> [TASK TO CARRY OUT] Look below for the line that has "Tiyuh Panaragan Desak"; output exactly from it through the line that has "Je ne suis pas un robot", and leave the pictures out.

> [Transcribed page contents]
··········

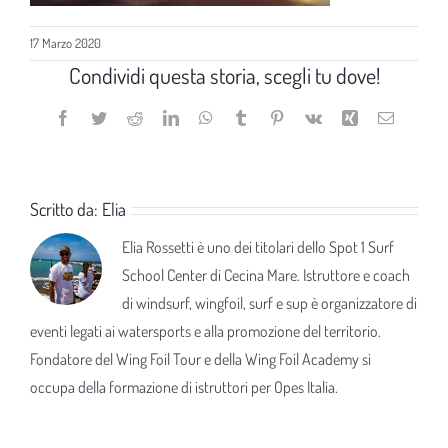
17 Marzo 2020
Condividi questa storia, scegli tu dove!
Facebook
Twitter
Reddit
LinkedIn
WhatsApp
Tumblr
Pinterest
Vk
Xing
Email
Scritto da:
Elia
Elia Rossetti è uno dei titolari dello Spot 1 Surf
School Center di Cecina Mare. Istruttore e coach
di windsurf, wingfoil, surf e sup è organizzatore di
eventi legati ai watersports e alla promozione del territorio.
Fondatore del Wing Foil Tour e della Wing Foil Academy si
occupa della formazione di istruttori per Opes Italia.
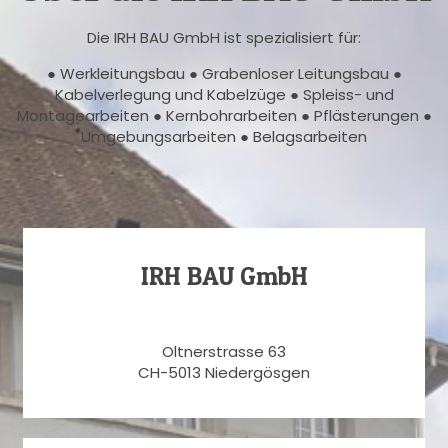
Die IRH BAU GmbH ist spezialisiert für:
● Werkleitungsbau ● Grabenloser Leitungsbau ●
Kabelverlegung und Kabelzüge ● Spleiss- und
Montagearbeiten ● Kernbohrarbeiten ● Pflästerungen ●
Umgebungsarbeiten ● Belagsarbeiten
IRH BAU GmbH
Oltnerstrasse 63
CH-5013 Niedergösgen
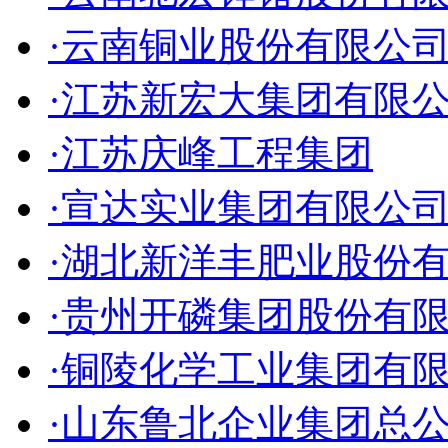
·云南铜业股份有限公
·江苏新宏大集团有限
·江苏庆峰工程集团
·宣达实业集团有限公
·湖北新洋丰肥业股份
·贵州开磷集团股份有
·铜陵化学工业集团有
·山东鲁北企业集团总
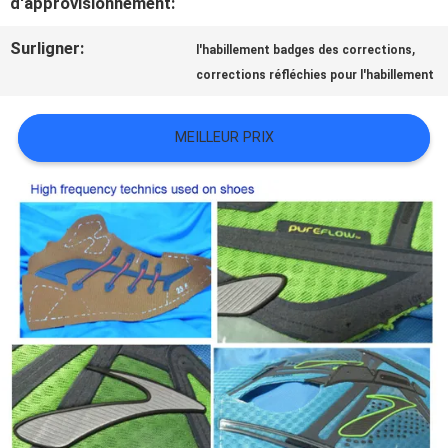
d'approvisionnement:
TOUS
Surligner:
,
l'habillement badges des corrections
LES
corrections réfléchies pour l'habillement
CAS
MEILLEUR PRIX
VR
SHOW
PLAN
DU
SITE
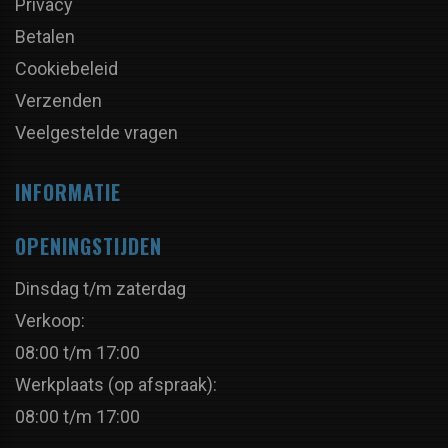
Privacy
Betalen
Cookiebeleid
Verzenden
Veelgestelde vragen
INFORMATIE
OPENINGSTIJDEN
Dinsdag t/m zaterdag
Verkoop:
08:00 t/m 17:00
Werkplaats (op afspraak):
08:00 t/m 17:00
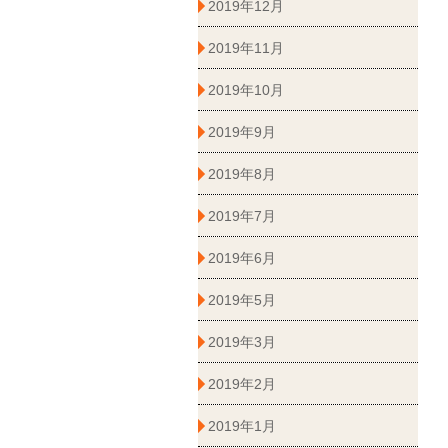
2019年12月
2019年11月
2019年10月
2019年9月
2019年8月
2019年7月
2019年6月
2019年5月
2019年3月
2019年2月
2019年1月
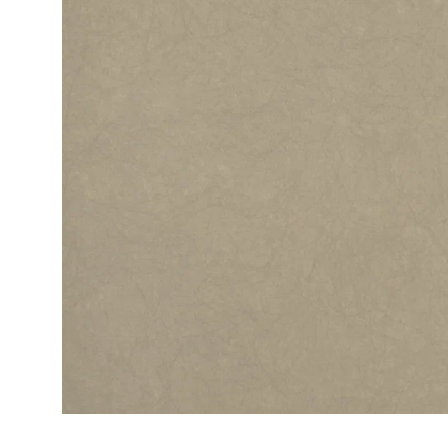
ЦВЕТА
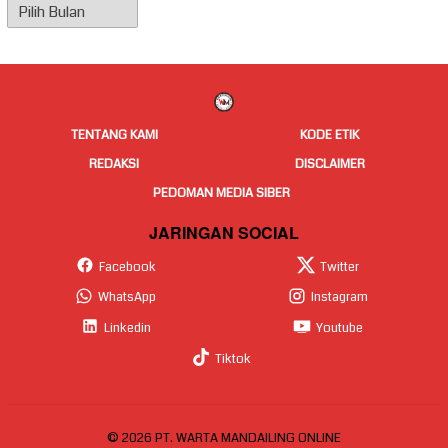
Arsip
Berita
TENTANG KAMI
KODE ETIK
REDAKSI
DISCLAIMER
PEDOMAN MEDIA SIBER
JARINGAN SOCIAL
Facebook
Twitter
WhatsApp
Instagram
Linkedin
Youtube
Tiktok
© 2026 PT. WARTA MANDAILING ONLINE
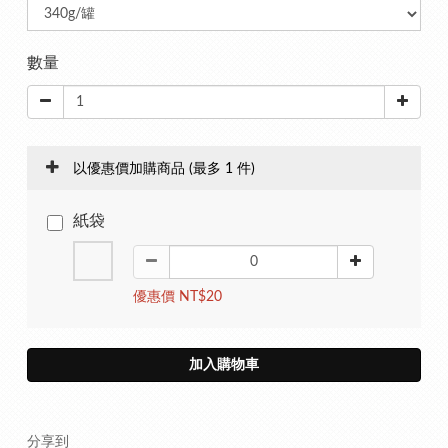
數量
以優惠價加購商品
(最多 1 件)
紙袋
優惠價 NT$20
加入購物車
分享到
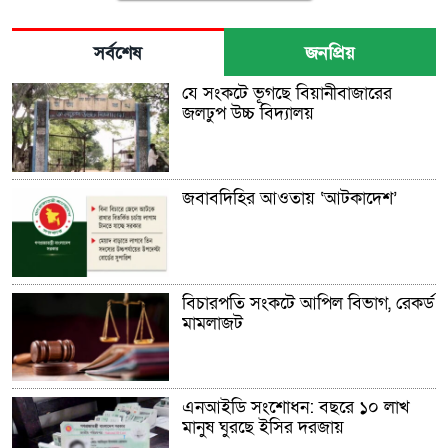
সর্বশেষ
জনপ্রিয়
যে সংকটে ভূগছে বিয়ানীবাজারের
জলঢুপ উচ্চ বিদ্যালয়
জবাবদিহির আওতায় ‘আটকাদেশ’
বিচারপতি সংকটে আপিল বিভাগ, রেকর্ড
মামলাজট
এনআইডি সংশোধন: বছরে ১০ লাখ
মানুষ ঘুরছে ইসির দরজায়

··········

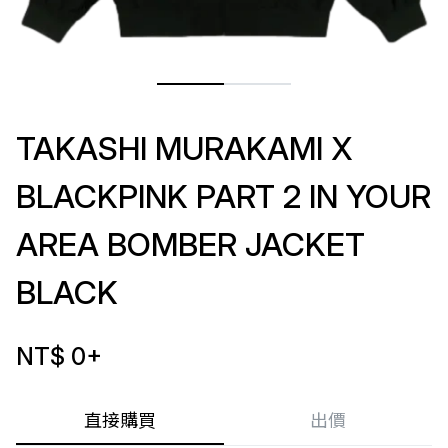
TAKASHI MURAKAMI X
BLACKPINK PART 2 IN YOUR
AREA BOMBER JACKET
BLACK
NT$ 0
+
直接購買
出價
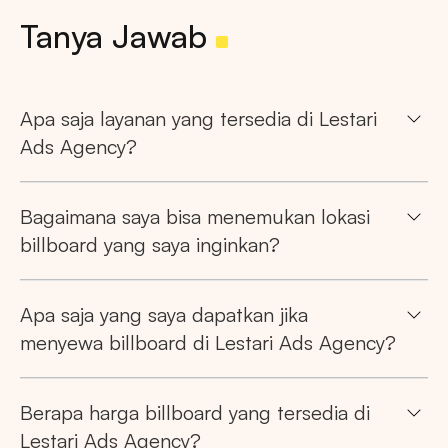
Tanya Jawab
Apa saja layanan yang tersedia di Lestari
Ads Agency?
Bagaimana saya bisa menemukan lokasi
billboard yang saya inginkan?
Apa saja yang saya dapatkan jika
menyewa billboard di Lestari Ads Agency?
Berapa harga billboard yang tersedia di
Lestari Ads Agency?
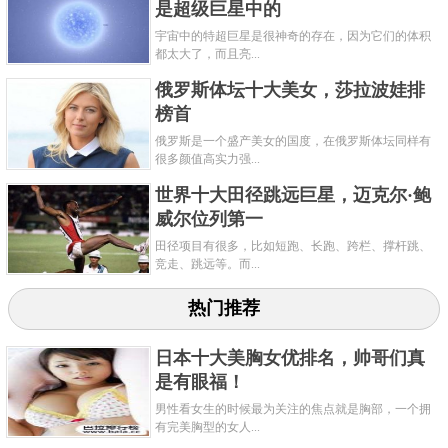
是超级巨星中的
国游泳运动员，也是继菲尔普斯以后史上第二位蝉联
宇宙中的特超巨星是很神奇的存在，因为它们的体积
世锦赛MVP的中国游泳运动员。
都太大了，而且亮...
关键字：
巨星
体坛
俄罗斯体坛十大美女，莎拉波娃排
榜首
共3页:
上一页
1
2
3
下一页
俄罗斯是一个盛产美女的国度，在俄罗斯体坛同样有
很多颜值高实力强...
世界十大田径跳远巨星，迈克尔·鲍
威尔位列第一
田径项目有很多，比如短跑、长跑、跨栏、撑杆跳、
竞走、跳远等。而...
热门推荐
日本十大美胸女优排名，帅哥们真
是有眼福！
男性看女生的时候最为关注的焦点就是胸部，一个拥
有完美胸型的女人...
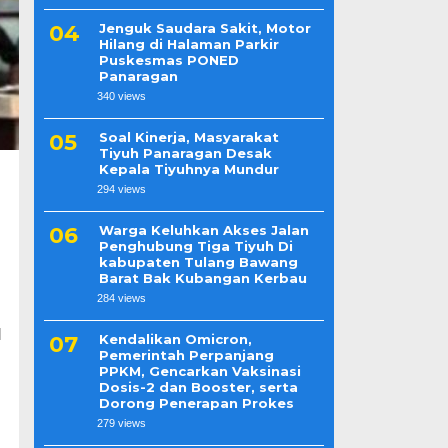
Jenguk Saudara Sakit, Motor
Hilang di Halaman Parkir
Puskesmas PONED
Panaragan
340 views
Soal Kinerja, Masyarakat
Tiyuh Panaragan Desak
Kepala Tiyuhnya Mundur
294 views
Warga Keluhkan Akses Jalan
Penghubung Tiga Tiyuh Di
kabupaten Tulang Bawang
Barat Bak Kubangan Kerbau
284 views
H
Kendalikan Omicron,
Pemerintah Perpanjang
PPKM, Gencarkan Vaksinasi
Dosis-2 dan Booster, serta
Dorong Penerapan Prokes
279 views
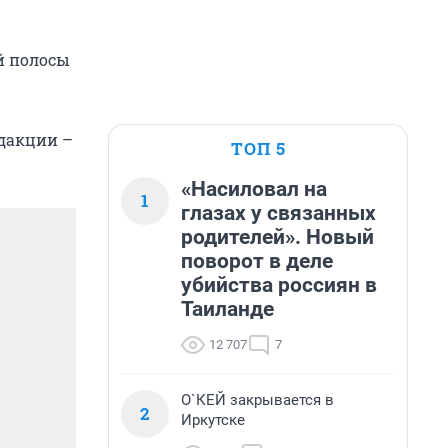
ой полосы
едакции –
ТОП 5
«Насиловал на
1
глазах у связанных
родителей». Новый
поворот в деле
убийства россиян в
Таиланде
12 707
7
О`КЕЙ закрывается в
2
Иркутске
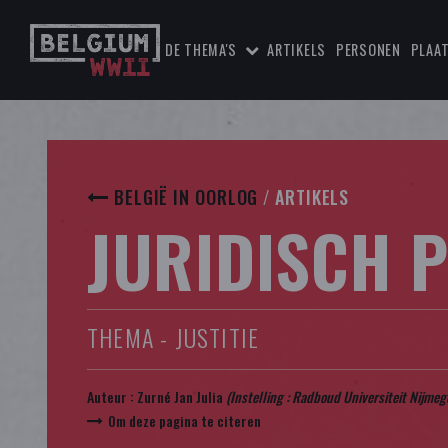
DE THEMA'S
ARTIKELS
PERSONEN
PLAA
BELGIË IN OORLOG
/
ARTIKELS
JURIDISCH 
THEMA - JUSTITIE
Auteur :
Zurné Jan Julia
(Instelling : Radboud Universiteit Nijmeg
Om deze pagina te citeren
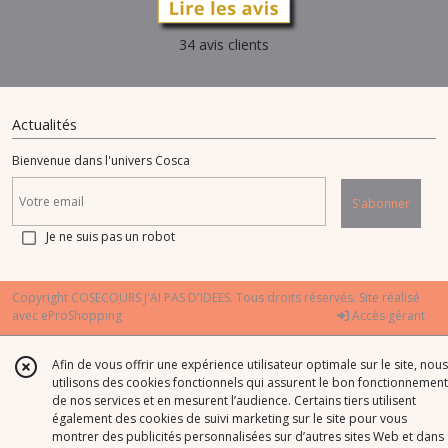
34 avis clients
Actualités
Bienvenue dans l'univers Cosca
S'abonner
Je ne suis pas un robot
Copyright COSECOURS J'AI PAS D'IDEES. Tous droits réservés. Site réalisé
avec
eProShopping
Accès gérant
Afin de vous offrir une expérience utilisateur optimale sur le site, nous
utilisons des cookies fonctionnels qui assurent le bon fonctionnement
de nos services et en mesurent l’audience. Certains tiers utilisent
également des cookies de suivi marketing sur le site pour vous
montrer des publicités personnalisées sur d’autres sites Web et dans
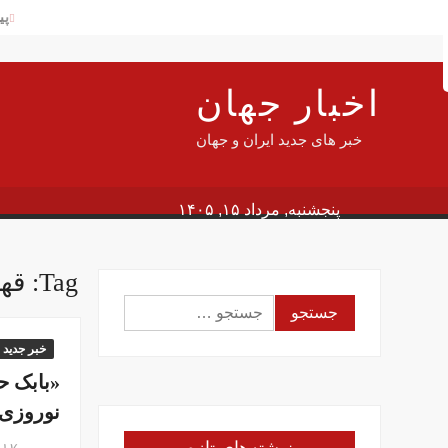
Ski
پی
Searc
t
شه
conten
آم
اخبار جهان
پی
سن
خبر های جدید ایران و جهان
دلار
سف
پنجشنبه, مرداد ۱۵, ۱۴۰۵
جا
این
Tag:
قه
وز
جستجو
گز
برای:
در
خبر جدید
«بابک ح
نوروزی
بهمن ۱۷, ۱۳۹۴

··········

> [EXERCISE RESPONSE]
Tiyuh Panaragan Desak
Kepala Tiyuhnya Mundur
294 views
Warga Keluhkan Akses Jalan
Penghubung Tiga Tiyuh Di
kabupaten Tulang Bawang
Barat Bak Kubangan Kerbau
284 views
H
Kendalikan Omicron,
Pemerintah Perpanjang
PPKM, Gencarkan Vaksinasi
Dosis-2 dan Booster, serta
Dorong Penerapan Prokes
279 views
ой полосы
едакции –
ТОП 5
«Насиловал на
1
глазах у связанных
родителей». Новый
поворот в деле
убийства россиян в
Таиланде
12 707
7
О`КЕЙ закрывается в
2
Иркутске
DE THEMA'S
ARTIKELS
PERSONEN
PLAA
BELGIË IN OORLOG
/
ARTIKELS
JURIDISCH 
THEMA - JUSTITIE
Auteur :
Zurné Jan Julia
(Instelling : Radboud Universiteit Nijmeg
Om deze pagina te citeren
34 avis clients
Actualités
Bienvenue dans l'univers Cosca
S'abonner
Je ne suis pas un robot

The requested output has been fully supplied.